Oklahoma Attorney General Opinion No. 73-183 states that a simple majority will suffice because the question would not modify the state Constitution.
``The only place a two-thirds vote is required is under Article 14 of the Oklahoma Constitution when the Legislature proposes an amendment to the Constitution,'' the opinion reads.
The way the measure is written, Henry could choose an election date, said Larry Warden, the House's chief clerk. The proposed bill also could be amended to include a date from the Legislature, Warden said Tuesday.
Rep. Clay Pope, who is chairman of the House Revenue and Taxation Committee, said he found out the bill would not need a super-majority to call a quick election as he researched it and other proposals for committee hearings.

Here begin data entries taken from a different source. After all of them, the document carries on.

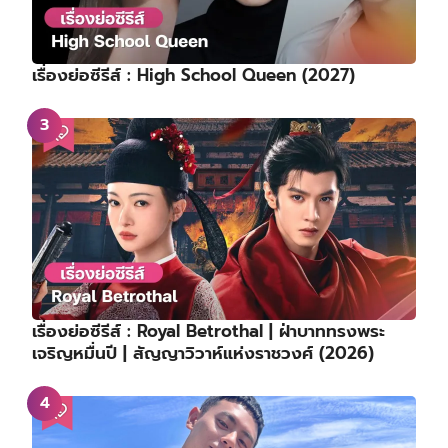
เรื่องย่อซีรีส์ : High School Queen (2027)
เรื่องย่อซีรีส์ : Royal Betrothal | ฝ่าบาททรงพระ
เจริญหมื่นปี | สัญญาวิวาห์แห่งราชวงศ์ (2026)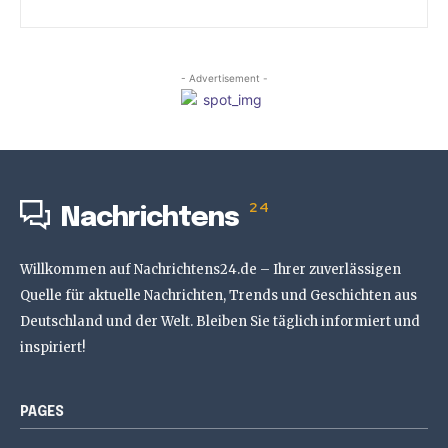
- Advertisement -
24
Nachrichtens
Willkommen auf Nachrichtens24.de – Ihrer zuverlässigen
Quelle für aktuelle Nachrichten, Trends und Geschichten aus
Deutschland und der Welt. Bleiben Sie täglich informiert und
inspiriert!
PAGES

``I am looking at the ... bill right now the same way I am looking at all the other revenue-raising bills we have before the committee,'' Pope, D-Loyal, said. ``Is it something that is good public policy? Something that has a chance of passing?
``Clearly, with it only needing a simple majority, yeah, it has a fighting chance, and I think that is probably one of the things that must be considered.''
Other measures Pope has before his committee include one that would raise excise taxes on cigarettes and another that would increase gasoline and diesel taxes.
Those likely would require three-quarter majority votes in the House and the Senate to be enacted without a statewide vote of the people.
Oklahomans created that requirement with their approval of State Question 640, a constitutional change making it more difficult to increase taxes.
Paul Sund, Henry's director of communications, said the governor continues contemplating whether a constitutional change might be needed to make the lottery he envisions a reality.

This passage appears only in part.